I supposed it couldn’t hurt to give them that much. “Dark blonde hair, hazel eyes, looks a bit like she’s never seen the sun, and about this tall.” I leveled my palm perpendicular to my chest.

“Okay, okay, what else?”

“Curvy-ish. Cute as fuck stretch marks.”

“She a mama?” Dylan asked.

“I didn’t ask and she didn’t offer. Recently divorced, though. Ex sounds like a real piece of shit.”

Eduardo tilted his head, examining me. “How old is this divorcée?”

“Forty-two. Her birthday is next month.”

“You learned when her birthday is but not what her name is?” Dylan laughed.

“She’s the one who said it.
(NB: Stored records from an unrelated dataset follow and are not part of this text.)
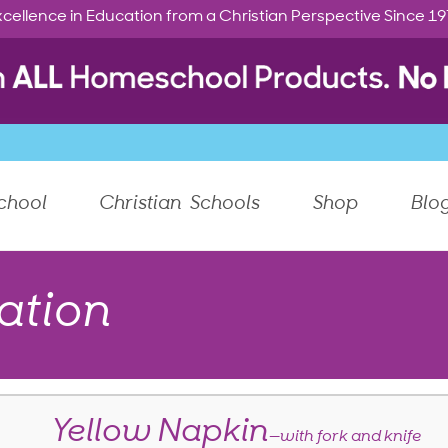
cellence in Education from a Christian Perspective Since 1
chool
Christian Schools
Shop
Blo
ation
Yellow Napkin
—with fork and knife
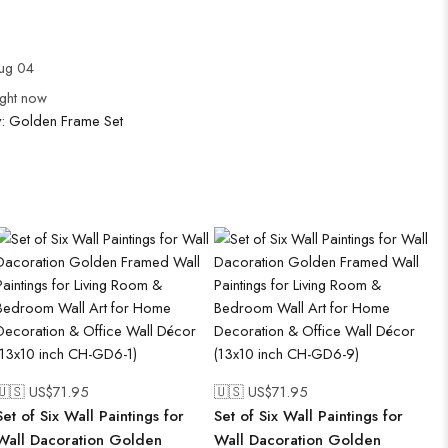
Aug 04
ight now
y:
Golden Frame Set
🇺🇸 US$
71.95
🇺🇸 US$
71.95
Set of Six Wall Paintings for
Set of Six Wall Paintings for
Wall Dacoration Golden
Wall Dacoration Golden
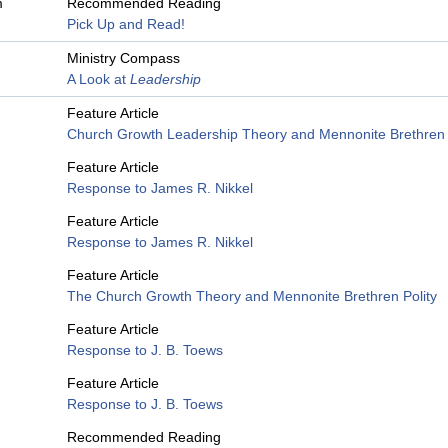
m
Recommended Reading
Pick Up and Read!
Ministry Compass
A Look at
Leadership
Feature Article
Church Growth Leadership Theory and Mennonite Brethren
Feature Article
Response to James R. Nikkel
Feature Article
Response to James R. Nikkel
Feature Article
The Church Growth Theory and Mennonite Brethren Polity
Feature Article
Response to J. B. Toews
Feature Article
Response to J. B. Toews
Recommended Reading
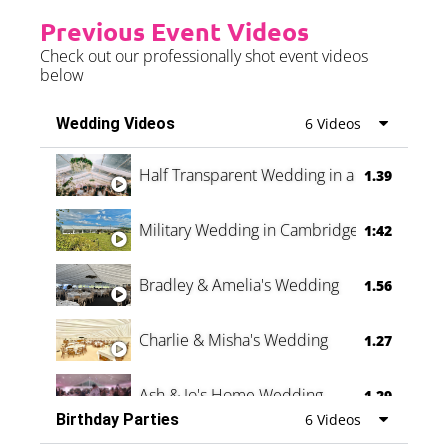
Previous Event Videos
Check out our professionally shot event videos
below
Wedding Videos
6 Videos
Half Transparent Wedding in a Forest
1.39
Military Wedding in Cambridge
1:42
Bradley & Amelia's Wedding
1.56
Charlie & Misha's Wedding
1.27
Ash & Jo's Home Wedding
1.29
Birthday Parties
6 Videos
I don’t know the exact date.”

“Scent?” Dylan asked. “I need the whole picture here.”

“Closest I can come is probably lemon meringue pie. Buttery, sweet, and citrusy.”
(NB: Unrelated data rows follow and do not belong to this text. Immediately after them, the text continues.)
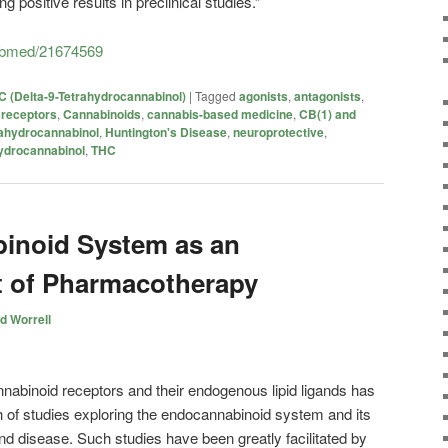
ng positive results in preclinical studies.”
pubmed/21674569
 (Delta-9-Tetrahydrocannabinol)
|
Tagged
agonists
,
antagonists
,
 receptors
,
Cannabinoids
,
cannabis-based medicine
,
CB(1) and
rahydrocannabinol
,
Huntington's Disease
,
neuroprotective
,
ydrocannabinol
,
THC
inoid System as an
t of Pharmacotherapy
d Worrell
annabinoid receptors and their endogenous lipid ligands has
h of studies exploring the endocannabinoid system and its
and disease. Such studies have been greatly facilitated by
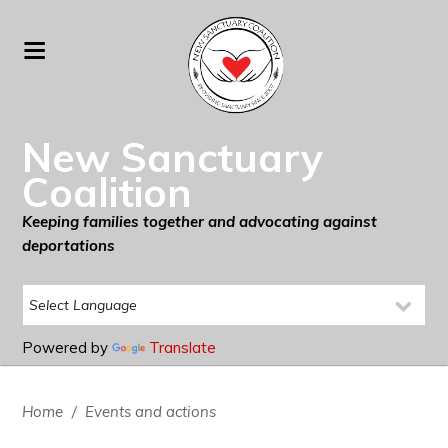
New Sanctuary
Coalition
Keeping families together and advocating against
deportations
Powered by
Translate
Home
/
Events and actions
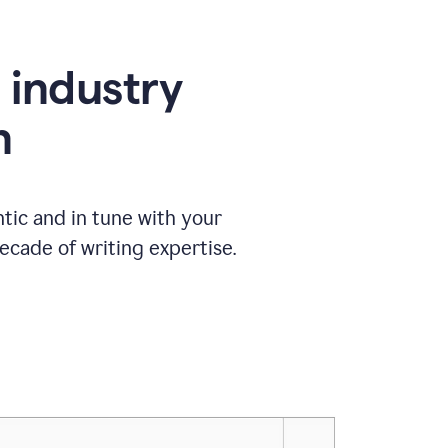
e industry
n
tic and in tune with your
ecade of writing expertise.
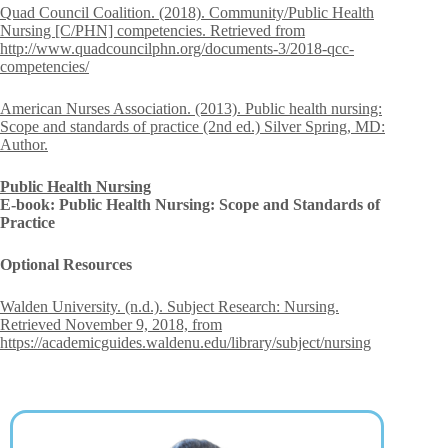
Quad Council Coalition. (2018). Community/Public Health
Nursing [C/PHN] competencies. Retrieved from
http://www.quadcouncilphn.org/documents-3/2018-qcc-
competencies/
American Nurses Association. (2013). Public health nursing:
Scope and standards of practice (2nd ed.) Silver Spring, MD:
Author.
Public Health Nursing
E-book: Public Health Nursing: Scope and Standards of
Practice
Optional Resources
Walden University. (n.d.). Subject Research: Nursing.
Retrieved November 9, 2018, from
https://academicguides.waldenu.edu/library/subject/nursing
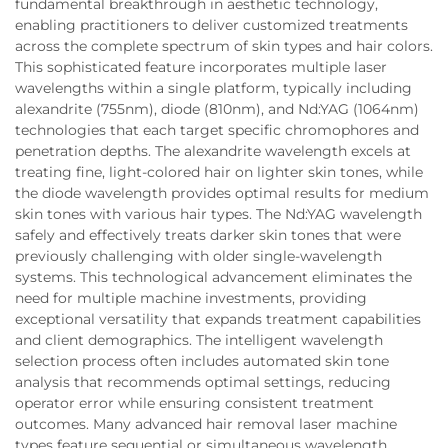
fundamental breakthrough in aesthetic technology,
enabling practitioners to deliver customized treatments
across the complete spectrum of skin types and hair colors.
This sophisticated feature incorporates multiple laser
wavelengths within a single platform, typically including
alexandrite (755nm), diode (810nm), and Nd:YAG (1064nm)
technologies that each target specific chromophores and
penetration depths. The alexandrite wavelength excels at
treating fine, light-colored hair on lighter skin tones, while
the diode wavelength provides optimal results for medium
skin tones with various hair types. The Nd:YAG wavelength
safely and effectively treats darker skin tones that were
previously challenging with older single-wavelength
systems. This technological advancement eliminates the
need for multiple machine investments, providing
exceptional versatility that expands treatment capabilities
and client demographics. The intelligent wavelength
selection process often includes automated skin tone
analysis that recommends optimal settings, reducing
operator error while ensuring consistent treatment
outcomes. Many advanced hair removal laser machine
types feature sequential or simultaneous wavelength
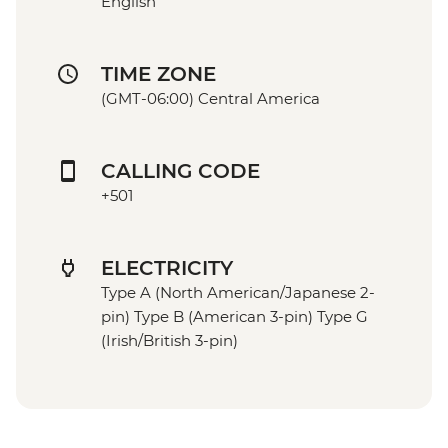
English
TIME ZONE
(GMT-06:00) Central America
CALLING CODE
+501
ELECTRICITY
Type A (North American/Japanese 2-
pin) Type B (American 3-pin) Type G
(Irish/British 3-pin)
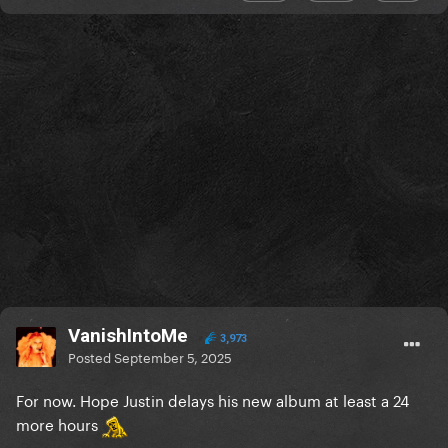
VanishIntoMe
3,973
Posted
September 5, 2025
For now. Hope Justin delays his new album at least a 24
more hours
“Shame you fumbled her,” said Eduardo smoothly. “Her scent would fit with ours.”

He wasn’t wrong. We both had citrus elements—orange liqueur and clove for me, and lemon oil and black pepper for him—and she would complement us. Dylan was a tiny bit of an outlier with his leather and cherries, but the warmth and fruit lingered through all of us.

“Well, if you see a gorgeous lady matching that description who smells like pie, chat her up for me and get an actual name.”

Eduardo bit into a cinnamon-and-sugar confection, chewing thoughtfully for a moment. “I’ll keep an eye out. Are you going into the office today?”

“I don’t know why you even ask that anymore.”

“In the vain hope that you’ll actually take a full day off.”

“You and I both know I can’t do that.”

“Grinding yourself into the dirt isn’t going to save the business any faster.”

I knew he was right, but resting felt like a betrayal. Surely if I worked hard enough, the answer to all of my problems would appear.

“I’ll come in with you,” said Dylan. “Applesauce needs a good groom anyway.”

Applesauce was Dylan’s horse: a gorgeous golden Palomino he’d had for about ten years now. He used to do jousting with her at the renaissance fairs before taking a steady job with Night of Knights. He catered to our numerous horses like they were a pack of princesses.

“Well, if we’re all going…” Eduardo stood and transferred his coffee into a to-go mug.

We took the remaining donuts with us to bribe our part-time stable hands. It was still weird to consider that we had a stableinside Vegas when the two seemed so incongruous in my mind, but it did make the horses very adapted to loud noises.

The traffic was god awful, but then it always was around the Strip. Even in low season, about ten times the amount of people I would’ve preferred congregated there. I shouldn’t really complain. Having them there meant they could come to our show, and if they came to our show, then maybe I wouldn’t lose everything my grandfather had worked for.

Doing the walk of shame to pick up my children wasn’t something I’d been planning on. I’d originally intended to only stay snuggled up for a few minutes and then leave, but once all the stress had flooded out of me, I had fallen straight to sleep in Francisco’s arms. In the morning I’d woken with a jolt and slipped away as quietly as I could so I wouldn’t wake him.

I’d done what I’d set out to do: reclaim a part of myself I had let go quiet during my marriage. Except now that I had let some of my omega nature out, I didn’t really want to stuff it back inside the box.

I took a deep breath and parked in Ava’s driveway. After double-checking my makeup and pinning my hair, I ventured inside. Luckily the dress I had worn last night was perfectly suitable for an event today.

My attendance probably looked strange from the outside.

For a few short months I had thought that Lucy—Ava’s daughter and today’s birthday girl—was going to be adopted into my family before everything had come to light. It had taken mesolong to have our boys, so many interventions, and Andrew had known how much I loved being a mother. Taunting me with a third child almost broke me, over and above the betrayal of his affair. That was probably the cruelest lie my husband had told.